The company reported earnings of $2.09 a share, coming 7 cents behind the $2.16 that analysts according to Refinitiv had been waiting for. Revenue at $26.49 billion was also below the $26.57 billion that analysts expected.

Looking ahead, the company said it is expecting to earn $10.03 a share for 2019. This is less than the $10.26 that analysts were waiting for.

Same-store sales growth is expected to be 5% with revenue growth of 3.3%.

Home Depot also announced that it is shifting its calendar for the 2019 fiscal year to include 52 weeks instead of 53 in 2018.

“As we look to 2019, most housing metrics are trending positive, albeit trending toward stability,” said CFO Carol Tome.

It was in December that housing starts dropped 11.2% according to the Commerce Department. This is the slowest pace of construction in over two years.

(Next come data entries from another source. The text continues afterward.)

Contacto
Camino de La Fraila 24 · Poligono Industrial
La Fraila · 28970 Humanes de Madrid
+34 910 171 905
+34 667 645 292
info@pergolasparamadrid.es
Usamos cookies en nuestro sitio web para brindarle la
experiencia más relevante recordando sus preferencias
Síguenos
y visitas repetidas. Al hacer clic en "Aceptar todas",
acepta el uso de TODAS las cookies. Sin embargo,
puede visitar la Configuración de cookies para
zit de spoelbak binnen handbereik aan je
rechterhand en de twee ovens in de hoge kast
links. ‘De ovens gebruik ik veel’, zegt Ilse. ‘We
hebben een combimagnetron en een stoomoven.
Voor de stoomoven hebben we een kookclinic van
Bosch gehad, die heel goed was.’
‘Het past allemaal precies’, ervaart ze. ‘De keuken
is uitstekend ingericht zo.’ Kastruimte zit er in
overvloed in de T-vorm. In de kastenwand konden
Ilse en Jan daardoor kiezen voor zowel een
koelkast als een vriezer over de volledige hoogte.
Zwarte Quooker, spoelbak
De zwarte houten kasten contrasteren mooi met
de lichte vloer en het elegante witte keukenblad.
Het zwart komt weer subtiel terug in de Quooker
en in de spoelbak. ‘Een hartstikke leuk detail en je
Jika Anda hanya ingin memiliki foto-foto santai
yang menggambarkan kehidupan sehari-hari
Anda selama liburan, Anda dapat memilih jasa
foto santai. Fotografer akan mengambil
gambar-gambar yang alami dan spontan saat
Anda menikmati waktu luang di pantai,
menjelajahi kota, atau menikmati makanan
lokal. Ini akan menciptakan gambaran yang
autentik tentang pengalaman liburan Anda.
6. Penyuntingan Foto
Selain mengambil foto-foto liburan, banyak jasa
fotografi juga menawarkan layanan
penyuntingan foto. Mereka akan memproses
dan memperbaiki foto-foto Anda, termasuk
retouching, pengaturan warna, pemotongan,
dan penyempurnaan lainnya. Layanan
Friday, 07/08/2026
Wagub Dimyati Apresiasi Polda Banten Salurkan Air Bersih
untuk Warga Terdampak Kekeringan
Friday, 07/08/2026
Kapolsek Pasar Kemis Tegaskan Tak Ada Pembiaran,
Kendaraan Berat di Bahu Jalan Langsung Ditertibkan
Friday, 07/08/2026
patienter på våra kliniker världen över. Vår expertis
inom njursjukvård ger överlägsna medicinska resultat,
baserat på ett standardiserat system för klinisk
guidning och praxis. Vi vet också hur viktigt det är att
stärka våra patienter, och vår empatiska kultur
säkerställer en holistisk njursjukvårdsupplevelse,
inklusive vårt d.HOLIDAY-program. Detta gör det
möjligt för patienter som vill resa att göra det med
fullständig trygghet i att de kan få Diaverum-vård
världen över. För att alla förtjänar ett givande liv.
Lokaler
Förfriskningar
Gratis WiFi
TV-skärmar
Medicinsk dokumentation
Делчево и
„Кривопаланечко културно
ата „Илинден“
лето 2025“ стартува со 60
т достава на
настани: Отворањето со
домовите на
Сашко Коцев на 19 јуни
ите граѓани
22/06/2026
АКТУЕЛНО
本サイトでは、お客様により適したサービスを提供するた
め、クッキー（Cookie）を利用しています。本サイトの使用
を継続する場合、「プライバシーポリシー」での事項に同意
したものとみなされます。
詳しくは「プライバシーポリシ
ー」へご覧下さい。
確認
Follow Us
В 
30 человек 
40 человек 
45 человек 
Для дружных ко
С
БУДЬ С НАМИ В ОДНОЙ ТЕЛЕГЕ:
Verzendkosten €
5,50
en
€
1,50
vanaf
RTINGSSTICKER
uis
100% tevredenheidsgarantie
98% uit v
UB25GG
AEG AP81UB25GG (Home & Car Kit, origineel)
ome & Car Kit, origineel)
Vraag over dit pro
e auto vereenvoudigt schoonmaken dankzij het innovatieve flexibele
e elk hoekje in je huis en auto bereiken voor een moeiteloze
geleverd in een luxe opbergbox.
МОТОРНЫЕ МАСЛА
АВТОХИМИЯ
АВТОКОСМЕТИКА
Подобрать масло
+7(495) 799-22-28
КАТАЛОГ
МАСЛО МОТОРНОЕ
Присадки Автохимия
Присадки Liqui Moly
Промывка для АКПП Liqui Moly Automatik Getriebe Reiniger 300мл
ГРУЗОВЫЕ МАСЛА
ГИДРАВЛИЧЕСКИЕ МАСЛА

“Housing related metrics are moderating,” Tome said during the call. “But the drivers of home improvement spend are supportive of our outlook. Home prices continue to appreciate, the housing stock is aging, households are being formed and housing continues to turn over.”

According to Tome, the company expects the U.S. gross domestic product to grow by 2.6 percent during this year. The Fed said in December that it is forecasting GDP growth of 2.3 percent.

Disclaimer: We have no position in Home Depot Inc. (NYSE: HD) and have not been compensated for this article.